A Proactive Love (ST)
Learning about the various aspects of true love through the book, “Christian love” and through the course lectures, I realised that true love is pro-active and independent of the nature or actions of its recipients. It was wonderful to be able to learn this from the example par excellence of the Godhead, especially from the example of their love to man. The Father set His love upon us even before we came into being, even though He knew we would be utterly sinful and despicable, with nothing lovely or deserving in usat all. He knew that His love to us would only cost Him, for we would have nothing at all to give Him in return for whatever He would bestow upon us.
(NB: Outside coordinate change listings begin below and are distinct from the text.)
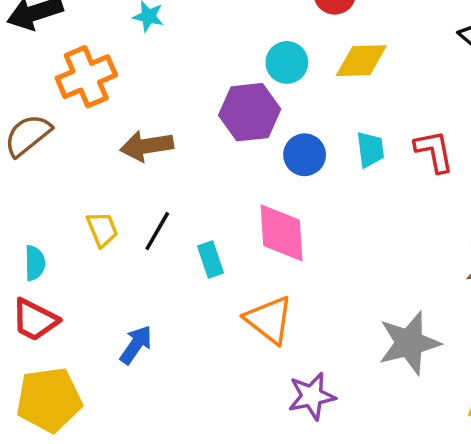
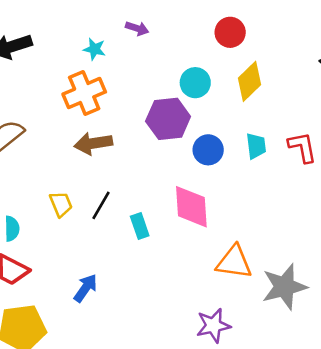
yellow diamond: (361, 61) -> (249, 81), turned -42
orange cross: (86, 77) -> (84, 93), moved
orange triangle: (269, 320) -> (234, 262), moved, turned -30

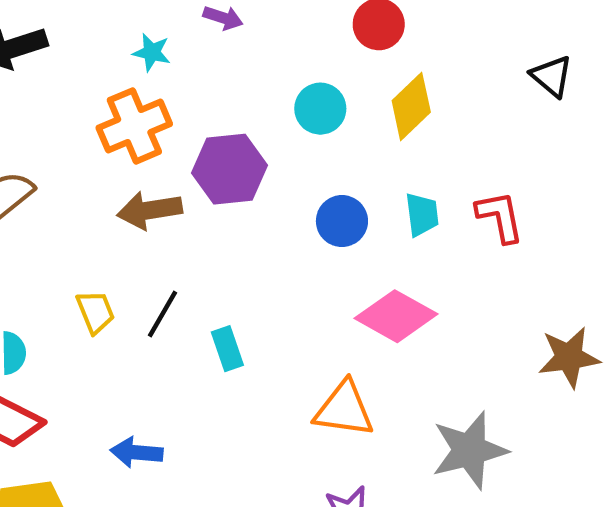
purple hexagon: (168, 119) -> (229, 169), moved
pink diamond: (191, 207) -> (396, 316), moved, turned -57
orange triangle: (234, 262) -> (344, 409), moved
blue arrow: (85, 288) -> (137, 452), turned -120

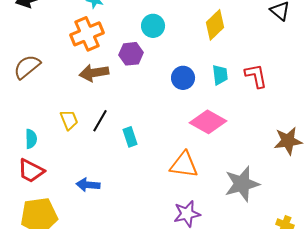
cyan circle: (320, 109) -> (153, 26), moved
purple hexagon: (229, 169) -> (131, 54), size x0.7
His love to us would not just cost Him, it would cost Him that which is beyond value – the life and death of His only begotten Son.

A Humble Love (ST)
The final key takeaway from this course that I will share is the humility that is the pre-requisite of true love. This was exposited and emphasised in Binning’s “Christian Love” and was taught in the lectures as well, particularly in the lecture that taught the example of Jesus washing His disciples’ feet. Reading and learning about such humility through the course, which has tied in with the experiences that the Lord has been giving me to humble me, has made me learn much of makes meekness and lowliness. Indeed, one cannot exercise or possess true love without humility and learning and meditating upon this through the course brought this to the forefront of my mind, especially as I reflected and pondered upon my life and relationships with others. One aspect of my relationships for which I found this lesson to be most useful was the admonishment of others and correcting of their faults. As great sinners ourselves, we should remain humble and meek when thinking of the faults of others and seeking to correct them. We must deal with them not in Pharisaical hypocrisy and pride but in genuine compassion, pity and love, having sincere care for their spiritual wellbeing and exuding that care in our interactions and dealings with them. While we are able to truly love our family and friends to some degree, so often, some of our thoughts, feelings, words and deeds towards them are mingled with our own selfish, carnal desires and pride. This causes us to fail to seek only their spiritual wellbeing for God’s glory and worldliness, godlessness and carnality creep into the picture. We must learn to put ourselves and our sin aside and to wholly seek the Lord’s will, kingdom and glory in such matters. We must seek that His compassion for sinners and grace towards His saints be magnified upon this earth. Thus, we must come with that spirit of His to minister to others, not bearing any impure or selfish motives in our hearts. No matter what the sinner or Christian has done, God still loves him/her and is willing to forgive him/her. Thus, we must also genuinely seek his/her welfare and none of our own carnal lusts or pride. This is what it means to be a follower of God. Echoing Binning’s sentiments in his ,“Christian Love”, being able to follow after God in His love is one of the chief, if not the chiefest, glory and excellency of Christian love. May God transform us by His Spirit, “from glory into glory”, that we may show forth the glory of His grace, unto His praise!